RECORDS FOR THE TASK Block Start

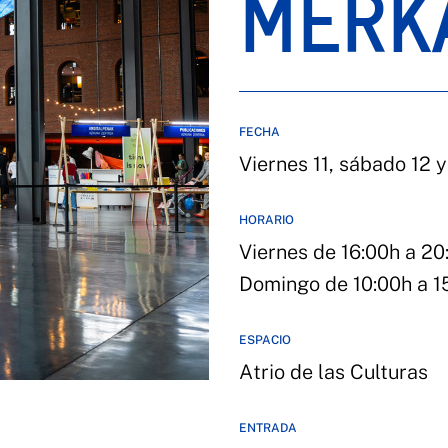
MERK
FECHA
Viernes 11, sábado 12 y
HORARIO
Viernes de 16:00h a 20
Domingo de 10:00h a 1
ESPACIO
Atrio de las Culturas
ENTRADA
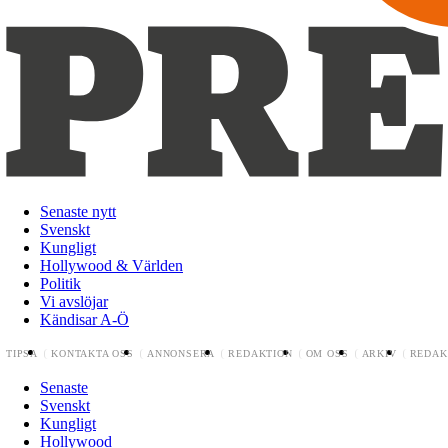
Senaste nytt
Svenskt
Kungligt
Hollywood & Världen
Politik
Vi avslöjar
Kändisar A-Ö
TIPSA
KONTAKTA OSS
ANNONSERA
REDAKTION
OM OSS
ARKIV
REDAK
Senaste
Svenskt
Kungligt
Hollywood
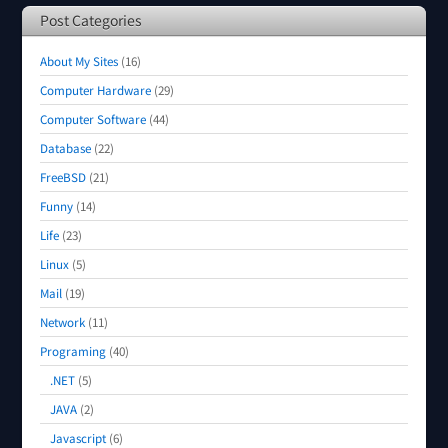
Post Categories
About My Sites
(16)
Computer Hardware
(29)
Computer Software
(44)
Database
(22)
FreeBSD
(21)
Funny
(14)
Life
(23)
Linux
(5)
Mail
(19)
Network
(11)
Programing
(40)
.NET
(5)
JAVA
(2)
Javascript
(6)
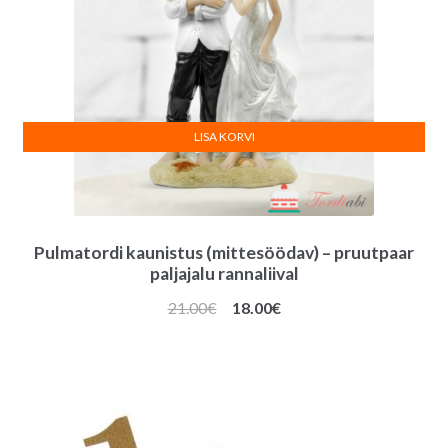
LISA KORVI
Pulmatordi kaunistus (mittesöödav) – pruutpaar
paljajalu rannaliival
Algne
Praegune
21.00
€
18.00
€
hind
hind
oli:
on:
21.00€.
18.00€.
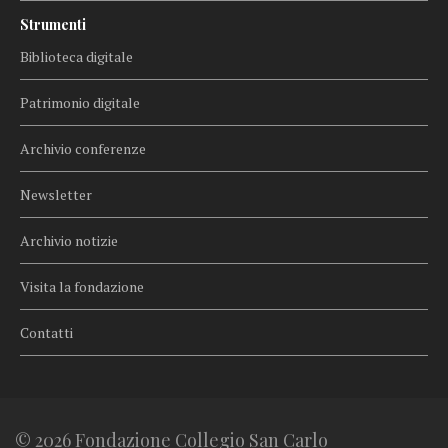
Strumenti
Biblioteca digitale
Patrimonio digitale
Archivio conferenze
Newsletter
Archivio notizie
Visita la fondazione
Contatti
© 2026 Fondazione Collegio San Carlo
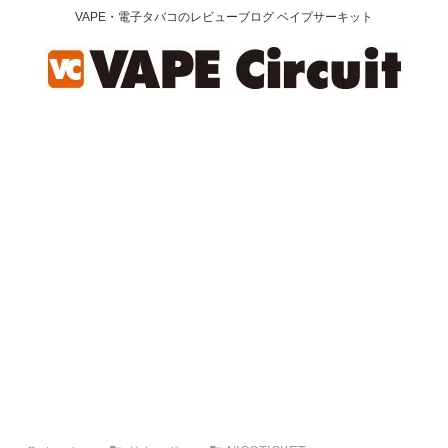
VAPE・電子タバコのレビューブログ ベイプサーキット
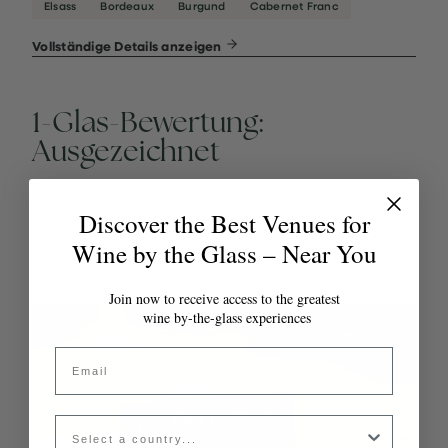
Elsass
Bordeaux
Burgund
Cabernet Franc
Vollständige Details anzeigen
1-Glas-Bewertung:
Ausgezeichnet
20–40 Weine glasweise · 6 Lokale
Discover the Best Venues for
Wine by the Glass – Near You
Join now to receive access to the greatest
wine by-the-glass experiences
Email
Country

RECORDS FOR THE TASK Block End

[WHAT THE TASK ASKS]
All lines from the one containing "Biblioteca digitale" through the final line of the records are to be retyped exactly; no other lines and no pictures are to be included.

[ANSWER BOX]
Biblioteca digitale
Patrimonio digitale
Archivio conferenze
Newsletter
Archivio notizie
Visita la fondazione
Contatti
© 2026 Fondazione Collegio San Carlo
VAPE・電子タバコのレビューブログ ベイプサーキット
Elsass
Bordeaux
Burgund
Cabernet Franc
Vollständige Details anzeigen
1-Glas-Bewertung:
Ausgezeichnet
20–40 Weine glasweise · 6 Lokale
Discover the Best Venues for
Wine by the Glass – Near You
Join now to receive access to the greatest
wine by-the-glass experiences
Email
Country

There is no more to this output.